If we skip over the categories of people, when you mention not having a connection, is that because of depth of conversation is not as deep as you might like. For instance, there is a person I talk with (and I won't go into details re her situation) but after hello we can jump into the deep stuff quite easily, and I like that. Others prefer shallow discussions never getting the know the other person. Of course, how deep a conversation can get depends on both persons in the conversation. Well.... at least when you talk about connection that is how it feels to me.
And we take each day one at a time...
Fortunately for you, you may not have ever experience the sense of close belonging to a community as I (and every other JW) have throughout my life. The JWs’ are an extremely close-knit community that doesn’t encourage its members to associate with non JW people other than in the workplace.
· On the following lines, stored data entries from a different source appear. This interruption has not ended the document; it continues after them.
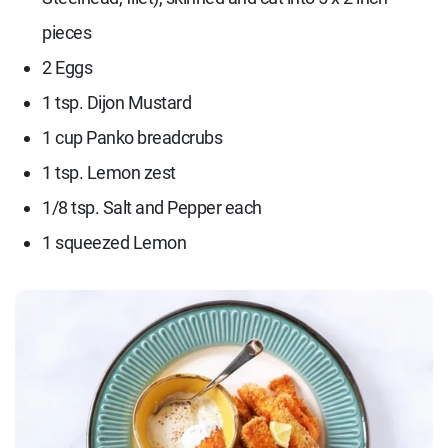
pieces
2 Eggs
1 tsp. Dijon Mustard
1 cup Panko breadcrubs
1 tsp. Lemon zest
1/8 tsp. Salt and Pepper each
1 squeezed Lemon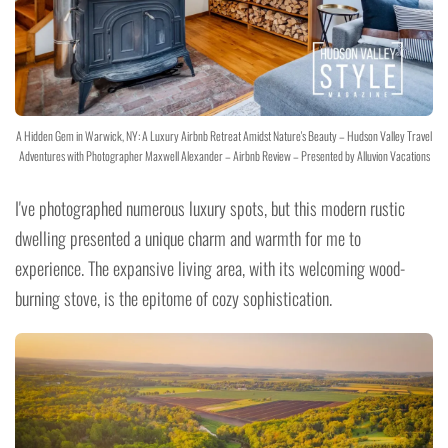
A Hidden Gem in Warwick, NY: A Luxury Airbnb Retreat Amidst Nature's Beauty – Hudson Valley Travel
Adventures with Photographer Maxwell Alexander – Airbnb Review – Presented by Alluvion Vacations
I've photographed numerous luxury spots, but this modern rustic
dwelling presented a unique charm and warmth for me to
experience. The expansive living area, with its welcoming wood-
burning stove, is the epitome of cozy sophistication.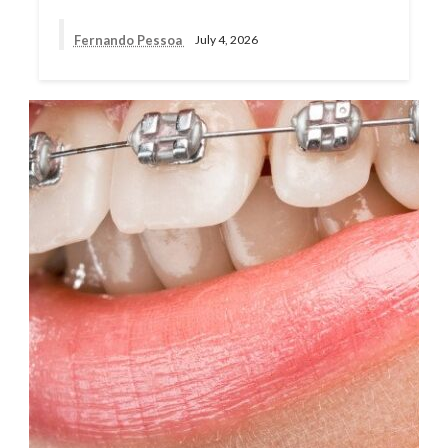
Fernando Pessoa
July 4, 2026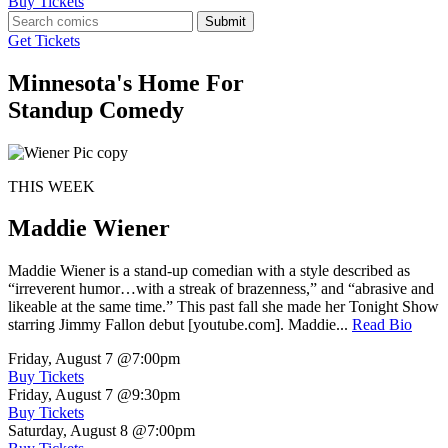
Buy Tickets
Submit
Get Tickets
Minnesota's Home For
Standup Comedy
THIS WEEK
Maddie Wiener
Maddie Wiener is a stand-up comedian with a style described as
“irreverent humor…with a streak of brazenness,” and “abrasive and
likeable at the same time.” This past fall she made her Tonight Show
starring Jimmy Fallon debut [youtube.com]. Maddie...
Read Bio
Friday, August 7
@7:00pm
Buy Tickets
Friday, August 7
@9:30pm
Buy Tickets
Saturday, August 8
@7:00pm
My dilemma is that I have traditionally only had close trusting relationships with other JW’s, and the basis of those close relationships has always been the JW religion and its associated lifestyle and activities, however I am now facing the rest of my life outside of the JW community and hence I am struggling to find the right tools to build the meaningful connection with non-JW’s (hopefully that makes sense)
Dear Rolled Oats~
I can understand waht you mean from two aspect in my own life, the first was being brought up in a very conventional status conscious and religious household, my father was a clergyman, and this ended when I was disinherited. The love I'd always assumed was there, even behind less than admirable parental conduct, was in fact a chimera, never there at all.
The second was when I was invalided out of the police, and the very close bonds with fellow members facing a common cause in all its aspects meant I lost that sense of kinship and a whole world in fact. There too outsiders were 'other'.
I mention these becuse with my family, wife, offspring, there is love and closeness, and although it took a long time I've found substitutes for the fellowship in the police.
Basically there are good people you may well be able to share a common cause with , if not religion then perhaps occupation or purpose.
You might never have a life exactly the same as your youth - but would you really want it?
I'm very glad you have that fella there for you, it must make a huge difference.